La equidad tiene que ver con la igualdad, la justicia como derechos fundamentales, pero también en las relaciones humanas y sociales pasa por el valor de la solidaridad, el respeto, el compromiso con el otro. Del otro lado, la inequidad tiene que ver con la desigualdad, injusticia y la ausencia de una vida sostenida en los valores. Es una lucha de contrarios frecuente y que, al ritmo de vida al que nos enfrentamos solamente refleja el dominio de la inequidad en contra de la equidad.

Corresponde al estado, a los líderes gobernantes, a la familia, a las ONG y a todo ser humano dotado de inteligencia y voluntad contribuir a desterrar esta lucha, que con el tiempo es fratricida, según la máxima de Hobbes, “el hombre es lobo del propio hombre, de sí mismo”, o en nuestro medio la dolorosa y repetida frase “lojano, como a lojano”, que alientan la destrucción del otro, del diferente.

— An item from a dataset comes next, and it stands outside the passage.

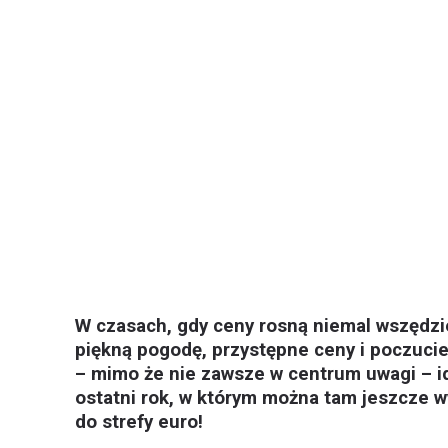
W czasach, gdy ceny rosną niemal wszędzie
piękną pogodę, przystępne ceny i poczucie
– mimo że nie zawsze w centrum uwagi – ide
ostatni rok, w którym można tam jeszcze 
do strefy euro!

El Papa Francisco, líder de la iglesia católica, en el año 2017 proclamó: “Se necesitan leyes justas que puedan garantizar esa armonía y ayudar a superar los conflictos que han desgarrado por décadas a las naciones; leyes que no nacen de la exigencia pragmática de ordenar la sociedad sino del deseo de resolver las causas estructurales de la pobreza que generan exclusión y violencia. Sólo así se sana de una enfermedad que vuelve frágil e indigna a la sociedad y siempre la deja a las puertas de nuevas crisis. No olvidemos que la inequidad es la raíz de los males sociales”.

Brillante proclama que llama a todos los países, a los seres humanos que gobiernan las naciones a emprender una lucha por causa nobles que emerjan de la búsqueda por el bienestar para todos, en donde, la estructura social y funcional a un modelo de vida inequitativo debe ser transformado y mediante la construcción y aplicación de leyes y normas de vida trastocar el estatu quo.

Miremos, por un momento nuestra patria: asesinatos crímenes violentos, asesinados en las cárceles, femicidios, asaltos, robos… que suceden día tras día; y, detrás de ellos la campante corrupción, impunidad, crimen organizado que llenan de miedo y angustia a la población que se siente desprotegida. Las raíces están en la inequitativa distribución de la riqueza, la falta de trabajo, desorganización familiar, migración, explotación laboral, entre otras, que merecen una solución emergente y urgente.

Es el momento de formarnos e informarnos para desestructurar las injusticias e inequidades, es momento de emprender por una hoja de ruta que genere cambios sustanciales que resuelvan las causas estructurales, que por muchísimos años están presentes. Debemos buscar tener una vida digna, de justicia, fraterna y de paz. por las fronteras del bien. El tiempo es ahora, mañana puede ser tarde.